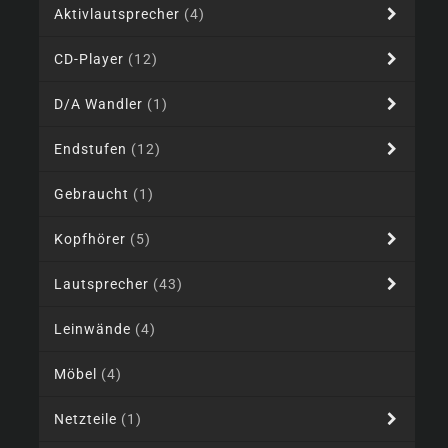
Aktivlautsprecher
(4)
CD-Player
(12)
D/A Wandler
(1)
Endstufen
(12)
Gebraucht
(1)
Kopfhörer
(5)
Lautsprecher
(43)
Leinwände
(4)
Möbel
(4)
Netzteile
(1)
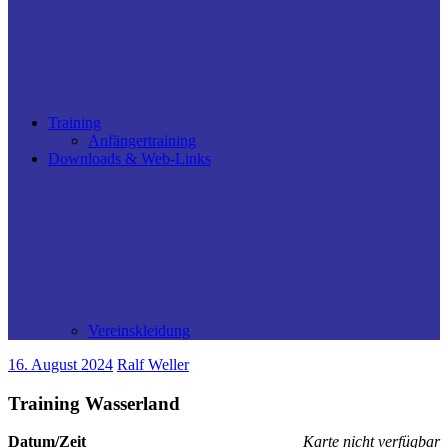
Training
Anfängertraining
Downloads & Web-Links
Vereinskleidung
16. August 2024
Ralf Weller
Training Wasserland
Datum/Zeit
Karte nicht verfügbar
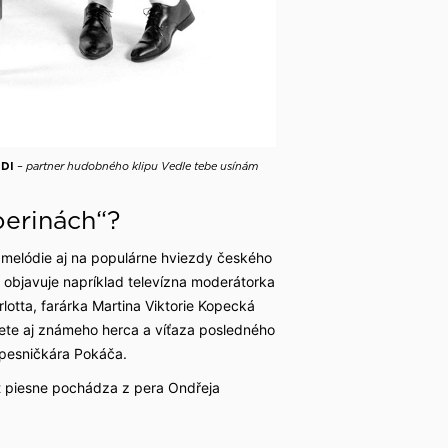
NDI
– partner hudobného klipu Vedle tebe usínám
perinách“?
ej melódie aj na populárne hviezdy českého
a objavuje napríklad televízna moderátorka
otta, farárka Martina Viktorie Kopecká
nete aj známeho herca a víťaza posledného
 pesničkára Pokáča.
xt piesne pochádza z pera Ondřeja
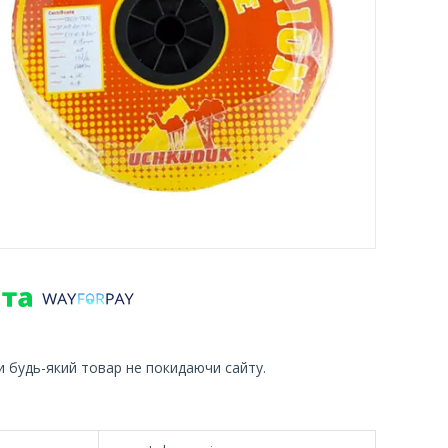
и будь-який товар не покидаючи сайту.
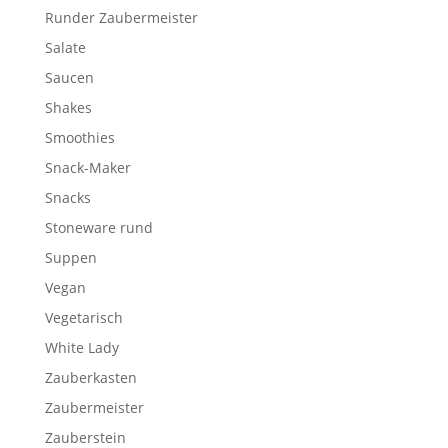
Runder Zaubermeister
Salate
Saucen
Shakes
Smoothies
Snack-Maker
Snacks
Stoneware rund
Suppen
Vegan
Vegetarisch
White Lady
Zauberkasten
Zaubermeister
Zauberstein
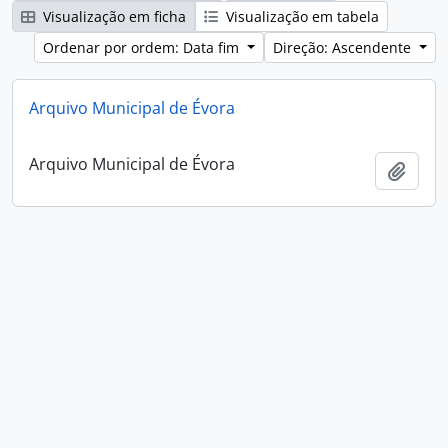
Visualização em ficha
Visualização em tabela
Ordenar por ordem: Data fim
Direção: Ascendente
Arquivo Municipal de Évora
Arquivo Municipal de Évora
Adici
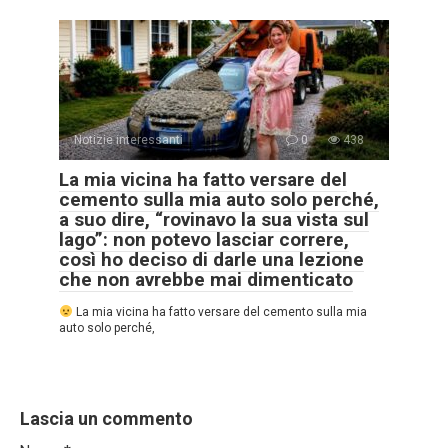
Notizie interessanti
0
438
La mia vicina ha fatto versare del
cemento sulla mia auto solo perché,
a suo dire, “rovinavo la sua vista sul
lago”: non potevo lasciar correre,
così ho deciso di darle una lezione
che non avrebbe mai dimenticato
La mia vicina ha fatto versare del cemento sulla mia
auto solo perché,
Lascia un commento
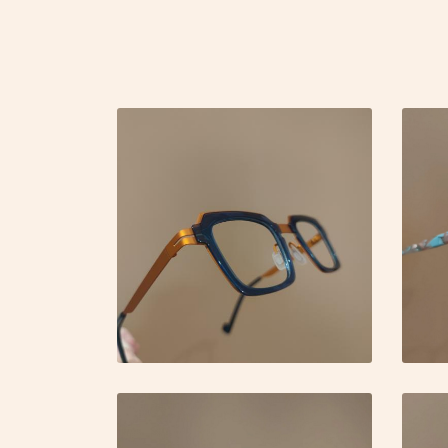
Code Captcha

Rafraîchir le captcha

En cochant cette case, vous consentez à recevoir nos propositions commerciales à
email indiqué ci-dessus. Vous pouvez vous désinscrire à tout moment en utilisant
de désinscription
.
Inscription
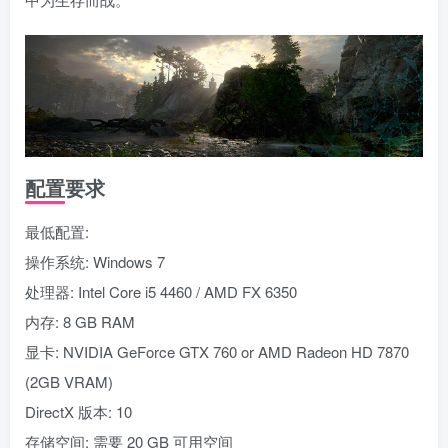
配置要求
最低配置:
操作系统: Windows 7
处理器: Intel Core i5 4460 / AMD FX 6350
内存: 8 GB RAM
显卡: NVIDIA GeForce GTX 760 or AMD Radeon HD 7870
(2GB VRAM)
DirectX 版本: 10
存储空间: 需要 20 GB 可用空间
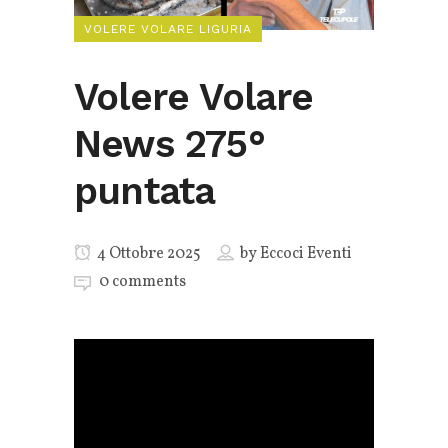
VOLERE VOLARE LIGURIA
Volere Volare
News 275°
puntata
4 Ottobre 2025
by
Eccoci Eventi
0 comments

--------

» **TASK TO CARRY OUT**: Please count the lines that hold "Zaubermeister" in this data and report the total alone.

» **REPLY TO THE TASK**: 2